Jira: When ContextQA is configured with the Jira integration, a test plan completion can automatically create or update a Jira issue with the execution result. The issue body includes a direct link to the execution report.
Slack: The Slack integration posts a result message to the configured channel. The message includes the plan name, pass/fail counts, and a link to the execution report. Users can click the link directly from Slack without navigating through the ContextQA portal.
If you want to manually embed a result link — for example, in a pull request comment — use the execution report URL from the portal (see the sharing section above) and paste it directly.
Creating defect tickets with embedded evidence
When a test case fails, ContextQA can create a defect ticket directly in Jira (or other connected issue trackers) via the create_defect_ticket MCP tool. The created ticket automatically includes:
The test case name and the failing step number
The error message from the failing step
A screenshot of the failing step (as an attachment or inline image, depending on Jira configuration)
A direct link to the full execution report in the ContextQA portal
The AI-generated root cause classification and fix suggestion
To create a defect ticket manually from the portal:
Open the execution report and navigate to the failing test case.
Click the Create Defect button on the failing step row.
ContextQA opens a pre-populated ticket creation dialog with the evidence fields already filled in.
Review the fields, select the target Jira project, and click Create.
The defect ticket provides enough context for a developer to investigate the failure without needing portal access — the screenshot and error message are attached, and the execution report link provides the full trace for deeper analysis.
Frequently Asked Questions
Can I export a full test plan result as a PDF or CSV?
ContextQA does not currently produce a PDF or CSV export of execution results from the portal UI. The recommended approach for compliance or management reporting is to share the execution report URL (which is always live and up to date) or to download individual artifacts. If you need structured data, the get_test_case_results and get_test_step_results MCP tools return JSON that can be transformed into any format.

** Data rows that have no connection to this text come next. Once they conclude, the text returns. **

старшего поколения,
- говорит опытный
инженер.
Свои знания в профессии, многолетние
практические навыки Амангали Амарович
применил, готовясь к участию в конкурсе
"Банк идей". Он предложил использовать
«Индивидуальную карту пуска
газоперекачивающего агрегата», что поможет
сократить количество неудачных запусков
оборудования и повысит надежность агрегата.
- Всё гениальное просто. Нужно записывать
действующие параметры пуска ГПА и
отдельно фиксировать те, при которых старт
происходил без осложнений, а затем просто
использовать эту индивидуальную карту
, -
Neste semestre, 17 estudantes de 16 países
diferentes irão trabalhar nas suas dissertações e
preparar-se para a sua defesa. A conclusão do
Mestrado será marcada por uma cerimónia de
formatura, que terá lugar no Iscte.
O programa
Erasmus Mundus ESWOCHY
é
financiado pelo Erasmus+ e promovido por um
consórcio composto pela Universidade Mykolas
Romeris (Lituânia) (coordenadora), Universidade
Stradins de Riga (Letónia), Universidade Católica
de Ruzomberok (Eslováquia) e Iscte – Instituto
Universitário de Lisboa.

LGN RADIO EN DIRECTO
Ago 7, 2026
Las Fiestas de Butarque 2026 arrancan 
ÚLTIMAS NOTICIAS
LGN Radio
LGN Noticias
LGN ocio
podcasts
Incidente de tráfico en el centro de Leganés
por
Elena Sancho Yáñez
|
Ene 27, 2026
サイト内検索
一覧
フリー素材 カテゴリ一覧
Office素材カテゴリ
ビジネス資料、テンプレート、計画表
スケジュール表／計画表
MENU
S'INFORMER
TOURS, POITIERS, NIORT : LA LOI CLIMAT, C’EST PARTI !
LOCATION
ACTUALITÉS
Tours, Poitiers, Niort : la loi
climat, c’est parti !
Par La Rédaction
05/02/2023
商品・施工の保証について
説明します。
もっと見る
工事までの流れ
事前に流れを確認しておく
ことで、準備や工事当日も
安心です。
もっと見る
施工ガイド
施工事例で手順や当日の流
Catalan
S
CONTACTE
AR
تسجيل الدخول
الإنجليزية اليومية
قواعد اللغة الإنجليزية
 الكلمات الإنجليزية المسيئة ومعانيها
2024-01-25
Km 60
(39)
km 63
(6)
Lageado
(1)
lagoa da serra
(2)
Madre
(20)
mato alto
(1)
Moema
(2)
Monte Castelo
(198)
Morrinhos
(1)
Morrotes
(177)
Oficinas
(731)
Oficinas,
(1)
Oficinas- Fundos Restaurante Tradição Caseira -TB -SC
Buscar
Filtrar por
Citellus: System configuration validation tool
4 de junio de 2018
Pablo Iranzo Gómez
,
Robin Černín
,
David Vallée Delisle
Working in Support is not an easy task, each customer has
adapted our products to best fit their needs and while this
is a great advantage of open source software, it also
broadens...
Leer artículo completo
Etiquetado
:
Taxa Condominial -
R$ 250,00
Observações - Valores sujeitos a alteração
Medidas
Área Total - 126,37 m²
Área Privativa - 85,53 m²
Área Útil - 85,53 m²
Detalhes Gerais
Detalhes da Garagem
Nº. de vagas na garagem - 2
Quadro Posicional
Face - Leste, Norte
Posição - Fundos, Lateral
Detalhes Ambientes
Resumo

Are exported Playwright test files immediately runnable?
Yes, with the caveat that they require a valid playwright.config.ts and the @playwright/test package installed. The export_to_playwright tool produces a complete project structure including a basic config. You may need to configure baseURL and authentication setup in the config to match your target environment.
How long does ContextQA store execution reports?
Execution reports and their associated artifacts are retained according to your organization's storage policy, which is configurable in Settings → Organization Settings. The reports themselves (metadata, pass/fail results, step data) are retained independently of artifact storage and may be available for longer periods than the raw artifact files.
Can I share an execution report with someone outside my organization?
Currently, execution report URLs require portal authentication. To share results with external stakeholders, download the relevant artifacts (trace ZIP, screenshots) and share the files directly, or export the test case as a Playwright code file and share that.